Asheville-Buncombe County Reparations Commission 2025 Report
A comprehensive roadmap for addressing racial injustice.
The Reparations Commission briefed Buncombe commissioners at their September 3, 2025 meeting about its final report.
On September 14, 2020, the Asheville City Council passed a resolution supporting community reparations for Black Asheville. The resolution calls for the city manager to, “establish a process within the next year to develop short, medium and long term recommendations to specifically address the creation of generational wealth and to boost economic mobility and opportunity in the black community.”
The Asheville-Buncombe Community Reparations Commission, created in March 2022, is a 25-member body representing Black residents, local institutions, and government. Members used a truth-telling framework grounded in restorative justice and community healing. They engaged more than 1,000 residents through listening sessions, surveys, and public forums.
The Commission’s Impact Focus Area work groups conducted deep analysis to develop strategic recommendations aimed at eradicating disparities and fostering true equity in areas where historical and systemic racism has significantly affected the Black community.
The Commission’s final report included 39 recommendations in five areas: criminal justice, economic development, education, health and wellness, and housing.
Criminal Justice
- Reform policing practices: Implement community oversight, transparency in misconduct investigations, and anti-racist training.
- Reduce incarceration rates: Expand diversion programs, restorative justice initiatives, and alternatives to jail.
- Expunge records and support reentry: Provide legal aid, housing, and employment pathways for formerly incarcerated Black residents.
- Invest in community safety: Shift funding toward violence prevention, mental health response, and youth engagement.
Economic Development
- Create a Reparations Fund: Seeded by public and private sources to support Black wealth-building.
- Support Black-owned businesses: Through grants, technical assistance, and equitable procurement policies.
- Expand workforce development: Prioritize training, mentorship, and job placement for Black residents.
- Return land and assets: Where feasible, restore ownership or provide compensation for dispossessed families and institutions.
Education
- Audit and reform curriculum: Integrate Black history, culture, and contributions across subjects.

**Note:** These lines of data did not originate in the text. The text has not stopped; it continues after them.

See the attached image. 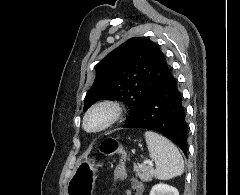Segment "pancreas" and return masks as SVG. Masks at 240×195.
Here are the masks:
<instances>
[{"label": "pancreas", "instance_id": "cf45deb5", "mask_svg": "<svg viewBox=\"0 0 240 195\" xmlns=\"http://www.w3.org/2000/svg\"><path fill=\"white\" fill-rule=\"evenodd\" d=\"M134 171L137 177H140L141 181H152V177H155L154 167L150 165H144V167H134Z\"/></svg>", "mask_w": 240, "mask_h": 195}]
</instances>
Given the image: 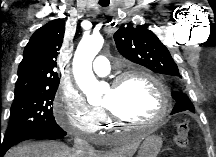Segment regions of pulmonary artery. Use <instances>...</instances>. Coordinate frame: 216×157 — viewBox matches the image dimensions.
Wrapping results in <instances>:
<instances>
[{
  "label": "pulmonary artery",
  "mask_w": 216,
  "mask_h": 157,
  "mask_svg": "<svg viewBox=\"0 0 216 157\" xmlns=\"http://www.w3.org/2000/svg\"><path fill=\"white\" fill-rule=\"evenodd\" d=\"M92 67L93 71L100 76L107 75L110 72L109 60L103 55H99L95 58Z\"/></svg>",
  "instance_id": "e3ab8cb5"
}]
</instances>
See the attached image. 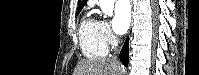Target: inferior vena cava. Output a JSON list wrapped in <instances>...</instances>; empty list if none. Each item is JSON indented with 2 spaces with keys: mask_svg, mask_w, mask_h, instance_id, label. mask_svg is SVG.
Instances as JSON below:
<instances>
[{
  "mask_svg": "<svg viewBox=\"0 0 199 75\" xmlns=\"http://www.w3.org/2000/svg\"><path fill=\"white\" fill-rule=\"evenodd\" d=\"M113 58H114L115 60H117V57H116V56H114Z\"/></svg>",
  "mask_w": 199,
  "mask_h": 75,
  "instance_id": "inferior-vena-cava-1",
  "label": "inferior vena cava"
}]
</instances>
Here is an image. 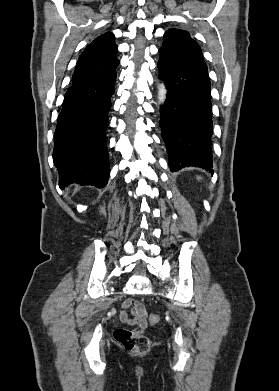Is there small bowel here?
Wrapping results in <instances>:
<instances>
[{
	"instance_id": "1",
	"label": "small bowel",
	"mask_w": 279,
	"mask_h": 391,
	"mask_svg": "<svg viewBox=\"0 0 279 391\" xmlns=\"http://www.w3.org/2000/svg\"><path fill=\"white\" fill-rule=\"evenodd\" d=\"M123 310L120 312V319L122 322L131 326L146 327V311L141 303L126 299L122 304ZM126 309L131 310L132 317H129Z\"/></svg>"
}]
</instances>
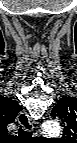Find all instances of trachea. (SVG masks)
<instances>
[{
  "label": "trachea",
  "instance_id": "trachea-1",
  "mask_svg": "<svg viewBox=\"0 0 77 143\" xmlns=\"http://www.w3.org/2000/svg\"><path fill=\"white\" fill-rule=\"evenodd\" d=\"M18 132H19L20 137H25V138H31L32 137V132L25 131L21 127L19 128Z\"/></svg>",
  "mask_w": 77,
  "mask_h": 143
}]
</instances>
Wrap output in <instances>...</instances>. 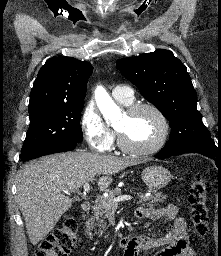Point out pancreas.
I'll use <instances>...</instances> for the list:
<instances>
[{"label": "pancreas", "instance_id": "1", "mask_svg": "<svg viewBox=\"0 0 221 256\" xmlns=\"http://www.w3.org/2000/svg\"><path fill=\"white\" fill-rule=\"evenodd\" d=\"M121 193V190L116 187L115 189L109 191V195L107 198L105 197H98L95 201L92 216L88 218L86 221V233L91 237L92 231L98 228V235L102 236L103 233L106 231L107 226L104 222L105 218L107 217V212L110 209V200ZM139 201L138 204L155 206L159 203H163L167 196L163 195L161 192H156L153 195L146 197L143 195H138ZM108 237V235L106 236Z\"/></svg>", "mask_w": 221, "mask_h": 256}]
</instances>
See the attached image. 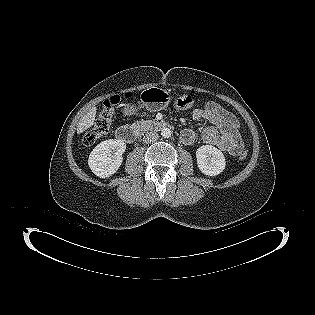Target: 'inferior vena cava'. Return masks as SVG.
Returning <instances> with one entry per match:
<instances>
[{"label": "inferior vena cava", "instance_id": "inferior-vena-cava-1", "mask_svg": "<svg viewBox=\"0 0 315 315\" xmlns=\"http://www.w3.org/2000/svg\"><path fill=\"white\" fill-rule=\"evenodd\" d=\"M158 138H159L158 133L149 132V133L145 134V136L143 137V141L145 143H151V142H155Z\"/></svg>", "mask_w": 315, "mask_h": 315}]
</instances>
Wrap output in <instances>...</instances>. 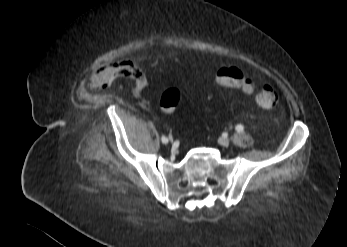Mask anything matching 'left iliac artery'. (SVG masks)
Instances as JSON below:
<instances>
[{
    "label": "left iliac artery",
    "mask_w": 347,
    "mask_h": 247,
    "mask_svg": "<svg viewBox=\"0 0 347 247\" xmlns=\"http://www.w3.org/2000/svg\"><path fill=\"white\" fill-rule=\"evenodd\" d=\"M235 129H236L237 132H243L244 131V126L241 125V124H238Z\"/></svg>",
    "instance_id": "44dca946"
}]
</instances>
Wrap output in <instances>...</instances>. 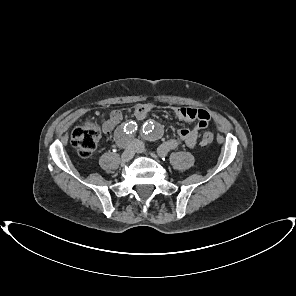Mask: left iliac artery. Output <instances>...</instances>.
<instances>
[{
	"label": "left iliac artery",
	"instance_id": "obj_1",
	"mask_svg": "<svg viewBox=\"0 0 296 296\" xmlns=\"http://www.w3.org/2000/svg\"><path fill=\"white\" fill-rule=\"evenodd\" d=\"M148 123H145L144 126H143V129H142V132H141V135L142 136H148V133H150L152 130H149L150 129V126L147 125Z\"/></svg>",
	"mask_w": 296,
	"mask_h": 296
}]
</instances>
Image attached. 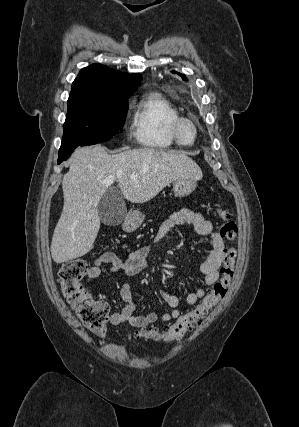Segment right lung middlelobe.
I'll return each instance as SVG.
<instances>
[{
  "label": "right lung middle lobe",
  "mask_w": 299,
  "mask_h": 427,
  "mask_svg": "<svg viewBox=\"0 0 299 427\" xmlns=\"http://www.w3.org/2000/svg\"><path fill=\"white\" fill-rule=\"evenodd\" d=\"M130 96L68 100L59 152L107 141L123 128Z\"/></svg>",
  "instance_id": "obj_1"
}]
</instances>
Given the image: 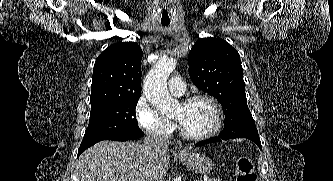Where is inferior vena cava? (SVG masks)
Returning <instances> with one entry per match:
<instances>
[{
    "label": "inferior vena cava",
    "mask_w": 333,
    "mask_h": 181,
    "mask_svg": "<svg viewBox=\"0 0 333 181\" xmlns=\"http://www.w3.org/2000/svg\"><path fill=\"white\" fill-rule=\"evenodd\" d=\"M144 143L145 147L154 158H156L159 153L166 150L168 147L167 140L163 136H159L156 133L147 134ZM148 181H163V177L159 174L158 170H154L149 176Z\"/></svg>",
    "instance_id": "inferior-vena-cava-1"
}]
</instances>
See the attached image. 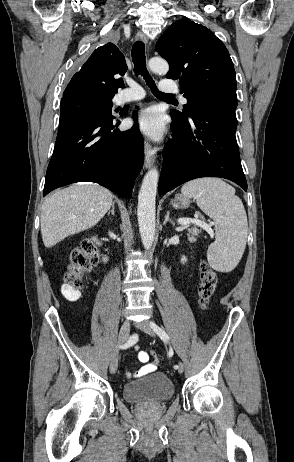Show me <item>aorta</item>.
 Returning a JSON list of instances; mask_svg holds the SVG:
<instances>
[{
	"instance_id": "obj_1",
	"label": "aorta",
	"mask_w": 294,
	"mask_h": 462,
	"mask_svg": "<svg viewBox=\"0 0 294 462\" xmlns=\"http://www.w3.org/2000/svg\"><path fill=\"white\" fill-rule=\"evenodd\" d=\"M149 68L154 73L166 74L169 70V65L166 60L154 57L149 60ZM158 179L159 173L157 168H151L143 178L138 195V224L141 240L145 249L151 248L155 236V202Z\"/></svg>"
}]
</instances>
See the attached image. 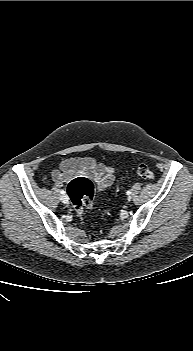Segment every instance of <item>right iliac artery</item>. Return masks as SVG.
<instances>
[{"instance_id":"right-iliac-artery-1","label":"right iliac artery","mask_w":193,"mask_h":351,"mask_svg":"<svg viewBox=\"0 0 193 351\" xmlns=\"http://www.w3.org/2000/svg\"><path fill=\"white\" fill-rule=\"evenodd\" d=\"M60 193L64 195L66 192L64 190H60Z\"/></svg>"}]
</instances>
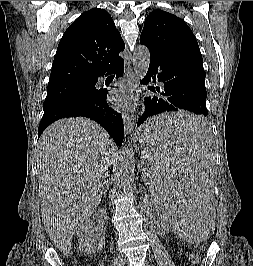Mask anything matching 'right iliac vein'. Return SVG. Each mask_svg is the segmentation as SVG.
<instances>
[{
  "instance_id": "obj_1",
  "label": "right iliac vein",
  "mask_w": 253,
  "mask_h": 266,
  "mask_svg": "<svg viewBox=\"0 0 253 266\" xmlns=\"http://www.w3.org/2000/svg\"><path fill=\"white\" fill-rule=\"evenodd\" d=\"M124 264H125L124 258L118 256V257L115 258L114 263H113L112 266H124Z\"/></svg>"
}]
</instances>
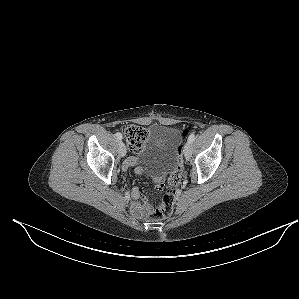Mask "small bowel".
<instances>
[{
	"instance_id": "1",
	"label": "small bowel",
	"mask_w": 299,
	"mask_h": 299,
	"mask_svg": "<svg viewBox=\"0 0 299 299\" xmlns=\"http://www.w3.org/2000/svg\"><path fill=\"white\" fill-rule=\"evenodd\" d=\"M137 164V159L135 157H130L124 164V170L128 169L130 166ZM136 173H142L140 168L136 169ZM133 203L131 206L132 211L139 217H146L150 214L151 206L150 204L144 202L141 198V193L138 188H133L132 190Z\"/></svg>"
}]
</instances>
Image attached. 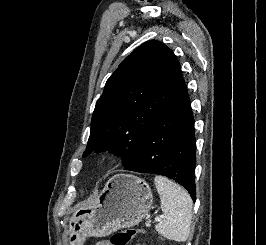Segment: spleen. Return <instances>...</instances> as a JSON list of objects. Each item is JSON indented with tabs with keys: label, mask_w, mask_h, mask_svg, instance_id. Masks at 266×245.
Wrapping results in <instances>:
<instances>
[{
	"label": "spleen",
	"mask_w": 266,
	"mask_h": 245,
	"mask_svg": "<svg viewBox=\"0 0 266 245\" xmlns=\"http://www.w3.org/2000/svg\"><path fill=\"white\" fill-rule=\"evenodd\" d=\"M154 183L164 215L155 229L165 239L184 243L189 237L192 223V199L185 189L166 177H155Z\"/></svg>",
	"instance_id": "obj_1"
}]
</instances>
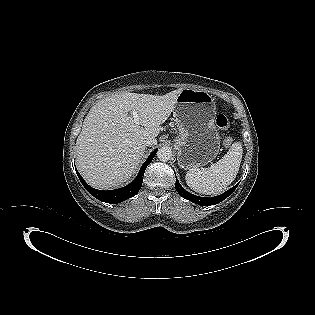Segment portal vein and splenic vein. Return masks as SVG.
<instances>
[{
  "mask_svg": "<svg viewBox=\"0 0 315 315\" xmlns=\"http://www.w3.org/2000/svg\"><path fill=\"white\" fill-rule=\"evenodd\" d=\"M132 116L134 118V122L138 124L139 123L138 113L136 111H132Z\"/></svg>",
  "mask_w": 315,
  "mask_h": 315,
  "instance_id": "portal-vein-and-splenic-vein-1",
  "label": "portal vein and splenic vein"
}]
</instances>
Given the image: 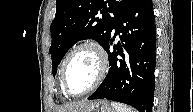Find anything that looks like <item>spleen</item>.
Wrapping results in <instances>:
<instances>
[{
  "instance_id": "3e777b00",
  "label": "spleen",
  "mask_w": 193,
  "mask_h": 112,
  "mask_svg": "<svg viewBox=\"0 0 193 112\" xmlns=\"http://www.w3.org/2000/svg\"><path fill=\"white\" fill-rule=\"evenodd\" d=\"M111 106L116 110V112H135L132 108L116 102H111Z\"/></svg>"
}]
</instances>
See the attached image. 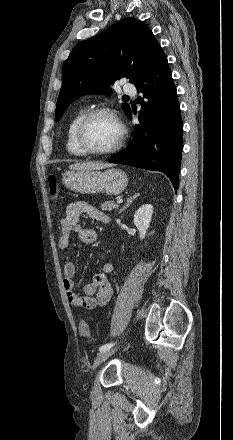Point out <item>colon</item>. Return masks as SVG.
Returning a JSON list of instances; mask_svg holds the SVG:
<instances>
[{
  "label": "colon",
  "mask_w": 233,
  "mask_h": 440,
  "mask_svg": "<svg viewBox=\"0 0 233 440\" xmlns=\"http://www.w3.org/2000/svg\"><path fill=\"white\" fill-rule=\"evenodd\" d=\"M48 187H49V196L53 201L58 200V186H57V177L52 174L48 179ZM80 335L86 339L92 340V334L90 330V326L86 321H82L79 327Z\"/></svg>",
  "instance_id": "obj_1"
}]
</instances>
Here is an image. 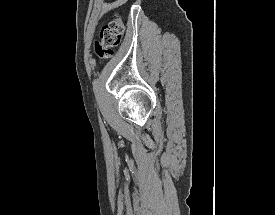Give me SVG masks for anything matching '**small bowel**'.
<instances>
[{
  "label": "small bowel",
  "instance_id": "1",
  "mask_svg": "<svg viewBox=\"0 0 275 215\" xmlns=\"http://www.w3.org/2000/svg\"><path fill=\"white\" fill-rule=\"evenodd\" d=\"M124 2H125V0H114L113 2H111L108 5V9H111L113 7H116V6H119V5L123 4Z\"/></svg>",
  "mask_w": 275,
  "mask_h": 215
}]
</instances>
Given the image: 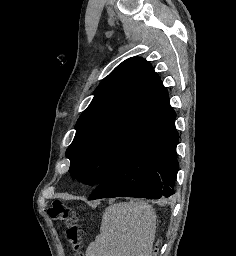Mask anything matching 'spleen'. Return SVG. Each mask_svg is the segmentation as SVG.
Returning a JSON list of instances; mask_svg holds the SVG:
<instances>
[{
	"label": "spleen",
	"mask_w": 236,
	"mask_h": 256,
	"mask_svg": "<svg viewBox=\"0 0 236 256\" xmlns=\"http://www.w3.org/2000/svg\"><path fill=\"white\" fill-rule=\"evenodd\" d=\"M156 216L152 206L131 200L104 210L100 234L85 256H152Z\"/></svg>",
	"instance_id": "spleen-1"
}]
</instances>
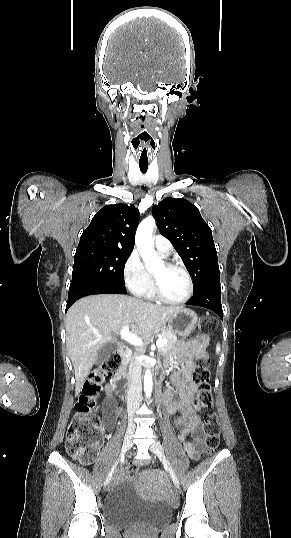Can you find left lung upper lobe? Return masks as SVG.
Returning a JSON list of instances; mask_svg holds the SVG:
<instances>
[{"label":"left lung upper lobe","instance_id":"1","mask_svg":"<svg viewBox=\"0 0 291 538\" xmlns=\"http://www.w3.org/2000/svg\"><path fill=\"white\" fill-rule=\"evenodd\" d=\"M152 213L158 228L174 246L194 281V294L219 281L217 252L208 224L189 201L165 198Z\"/></svg>","mask_w":291,"mask_h":538}]
</instances>
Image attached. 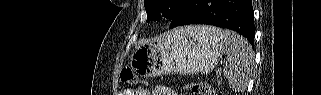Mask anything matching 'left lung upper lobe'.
I'll list each match as a JSON object with an SVG mask.
<instances>
[{
  "label": "left lung upper lobe",
  "instance_id": "left-lung-upper-lobe-1",
  "mask_svg": "<svg viewBox=\"0 0 321 95\" xmlns=\"http://www.w3.org/2000/svg\"><path fill=\"white\" fill-rule=\"evenodd\" d=\"M184 2L185 0H144L147 22L156 21L161 15L170 20Z\"/></svg>",
  "mask_w": 321,
  "mask_h": 95
}]
</instances>
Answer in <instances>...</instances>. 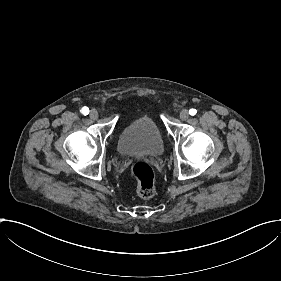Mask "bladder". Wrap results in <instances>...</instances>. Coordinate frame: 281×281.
<instances>
[{"label": "bladder", "instance_id": "obj_1", "mask_svg": "<svg viewBox=\"0 0 281 281\" xmlns=\"http://www.w3.org/2000/svg\"><path fill=\"white\" fill-rule=\"evenodd\" d=\"M164 143L158 126L148 116H142L125 126L120 132L118 150L123 155L157 157Z\"/></svg>", "mask_w": 281, "mask_h": 281}]
</instances>
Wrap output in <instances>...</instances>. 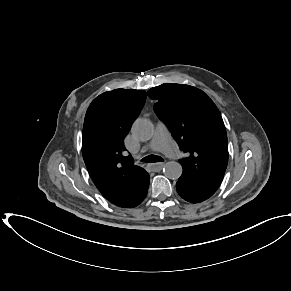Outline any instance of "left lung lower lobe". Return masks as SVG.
Segmentation results:
<instances>
[{"label": "left lung lower lobe", "instance_id": "left-lung-lower-lobe-1", "mask_svg": "<svg viewBox=\"0 0 291 291\" xmlns=\"http://www.w3.org/2000/svg\"><path fill=\"white\" fill-rule=\"evenodd\" d=\"M178 194L186 201L200 203L210 198L216 190L208 188L193 179L181 175L176 183Z\"/></svg>", "mask_w": 291, "mask_h": 291}]
</instances>
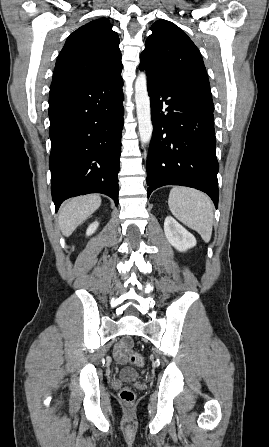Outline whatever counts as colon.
<instances>
[{"label":"colon","mask_w":269,"mask_h":447,"mask_svg":"<svg viewBox=\"0 0 269 447\" xmlns=\"http://www.w3.org/2000/svg\"><path fill=\"white\" fill-rule=\"evenodd\" d=\"M129 345V342L124 344L125 348H127L124 359L127 360L129 364L143 366L145 363L144 358L135 351L129 350ZM119 399L125 405L133 404L136 399L135 391L130 386H125L119 392Z\"/></svg>","instance_id":"1"}]
</instances>
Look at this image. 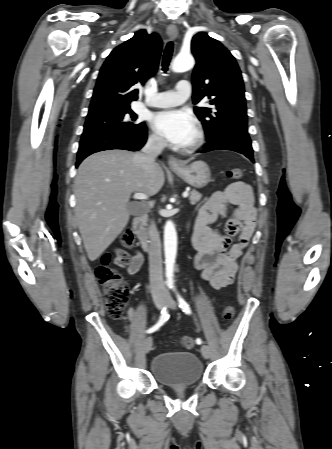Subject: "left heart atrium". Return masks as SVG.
I'll return each instance as SVG.
<instances>
[{
	"instance_id": "39dd6f15",
	"label": "left heart atrium",
	"mask_w": 332,
	"mask_h": 449,
	"mask_svg": "<svg viewBox=\"0 0 332 449\" xmlns=\"http://www.w3.org/2000/svg\"><path fill=\"white\" fill-rule=\"evenodd\" d=\"M154 129L176 146H186L194 137L196 123L185 110H167L153 116Z\"/></svg>"
}]
</instances>
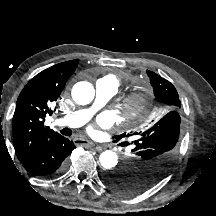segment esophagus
<instances>
[{
    "label": "esophagus",
    "instance_id": "1",
    "mask_svg": "<svg viewBox=\"0 0 216 216\" xmlns=\"http://www.w3.org/2000/svg\"><path fill=\"white\" fill-rule=\"evenodd\" d=\"M74 143L77 144V145H81V146H89V147H96L97 150H102V146L101 145H96L95 143L93 142H90L88 140H83V139H74Z\"/></svg>",
    "mask_w": 216,
    "mask_h": 216
}]
</instances>
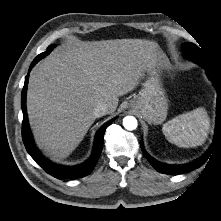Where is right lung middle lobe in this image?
Here are the masks:
<instances>
[{
  "instance_id": "right-lung-middle-lobe-1",
  "label": "right lung middle lobe",
  "mask_w": 221,
  "mask_h": 221,
  "mask_svg": "<svg viewBox=\"0 0 221 221\" xmlns=\"http://www.w3.org/2000/svg\"><path fill=\"white\" fill-rule=\"evenodd\" d=\"M54 46H55V45H50V46L48 47L47 51H45V52H43V53H41V54H39V55L42 56V57L46 56L47 54L50 53V51L53 49Z\"/></svg>"
}]
</instances>
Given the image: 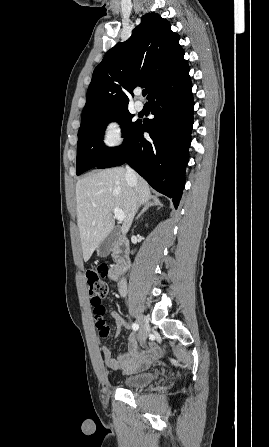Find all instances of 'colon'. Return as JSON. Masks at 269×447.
I'll return each instance as SVG.
<instances>
[{"instance_id":"5ec220e1","label":"colon","mask_w":269,"mask_h":447,"mask_svg":"<svg viewBox=\"0 0 269 447\" xmlns=\"http://www.w3.org/2000/svg\"><path fill=\"white\" fill-rule=\"evenodd\" d=\"M99 267H107L106 262H96L95 266H88L87 272L85 273L86 285L88 294L90 295L89 301L92 304L95 313L93 317L98 319L101 314L104 313V309L101 304L100 298L105 297L108 294V286L105 280H103L98 275ZM108 325L104 322H97L95 324V329L97 332V337L99 339H106L108 337V332L106 329Z\"/></svg>"}]
</instances>
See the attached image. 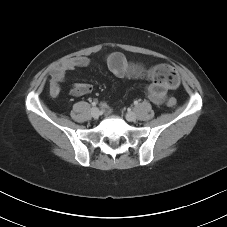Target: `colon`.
<instances>
[{"mask_svg":"<svg viewBox=\"0 0 227 227\" xmlns=\"http://www.w3.org/2000/svg\"><path fill=\"white\" fill-rule=\"evenodd\" d=\"M156 74L160 81L171 85H178V75L173 67L166 64H159L155 66ZM166 104L170 108H175L177 106V100L174 97H169L166 100Z\"/></svg>","mask_w":227,"mask_h":227,"instance_id":"5ec220e1","label":"colon"}]
</instances>
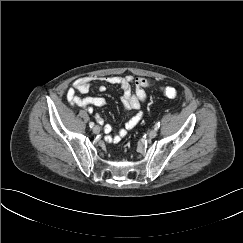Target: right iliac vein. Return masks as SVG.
<instances>
[{
	"instance_id": "obj_1",
	"label": "right iliac vein",
	"mask_w": 243,
	"mask_h": 243,
	"mask_svg": "<svg viewBox=\"0 0 243 243\" xmlns=\"http://www.w3.org/2000/svg\"><path fill=\"white\" fill-rule=\"evenodd\" d=\"M100 132V127L99 126H94L93 127V133L98 134Z\"/></svg>"
}]
</instances>
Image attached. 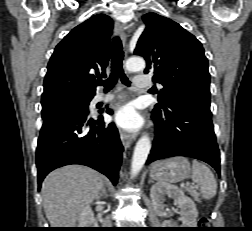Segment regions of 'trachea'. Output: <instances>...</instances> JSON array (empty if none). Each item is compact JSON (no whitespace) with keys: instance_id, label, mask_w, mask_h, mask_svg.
<instances>
[{"instance_id":"trachea-1","label":"trachea","mask_w":252,"mask_h":231,"mask_svg":"<svg viewBox=\"0 0 252 231\" xmlns=\"http://www.w3.org/2000/svg\"><path fill=\"white\" fill-rule=\"evenodd\" d=\"M124 57L122 43L119 37H114L112 42V60H111V74L110 77L105 80H99L97 83L104 86L105 91L111 90L117 83L120 77L123 84L130 86V81L124 74L122 68V61Z\"/></svg>"}]
</instances>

- Close achievement gaps: Invest in early childhood education, tutoring, and culturally responsive teaching.
- Recruit and retain Black educators: Offer incentives, mentorship, and leadership pathways.
- Create community learning hubs: Support intergenerational education and access to technology.
Health and Wellness
- Address racial health disparities: Fund clinics, mobile health units, and culturally competent care.
- Expand mental health services: Especially trauma-informed care for Black youth and families.
- Improve access to nutritious food: Support Black-led food justice initiatives and urban agriculture.
- Invest in environmental health: Remediate toxic sites and ensure clean air and water in Black neighborhoods.
Housing
- Increase affordable housing: Prioritize Black residents in development plans and subsidies.
- Prevent displacement: Enforce anti-gentrification policies and expand tenant protections.
- Restore land and property: Identify opportunities for restitution or compensation.
- Support homeownership: Provide down payment assistance, credit repair, and financial literacy programs.
The 2025 Asheville-Buncombe County Reparations Report outlines a comprehensive roadmap for addressing racial injustice through community-led reparations. It emphasizes systemic change, historical accountability, and sustained investment in Black communities.
Historical Context and Justification
- Documents centuries of racial harm: Enslavement, Jim Crow laws, redlining, and discriminatory policing in Asheville and Buncombe County.
- Highlights local government complicity from land dispossession to unequal education and housing policies.
- Centers Black community voices through interviews, archival research, and public engagement.
Key Findings
- Black residents face persistent disparities in wealth, health, education, housing, and criminal justice.
- Generational trauma and mistrust are rooted in systemic exclusion and broken promises.
- Community priorities include land return, economic investment, education reform, and cultural preservation.
Recommendations
- Create a Reparations Fund with sustained public and private investment.
- Return land and property to Black families and institutions where feasible.
- Support Black-owned businesses through grants, technical assistance, and procurement reform.
- Transform education and policing by utilizing equity audits, curriculum changes, and accountability measures.
- Establish a permanent Office of Equity and Reparations to oversee implementation and ensure transparency.
Next Steps
- Adopt recommendations into policy via city and county resolutions and budget allocations.
- Monitor progress publicly through annual reports and community scorecards.
- Continue community engagement through youth leadership, cultural programming, and intergenerational dialogue.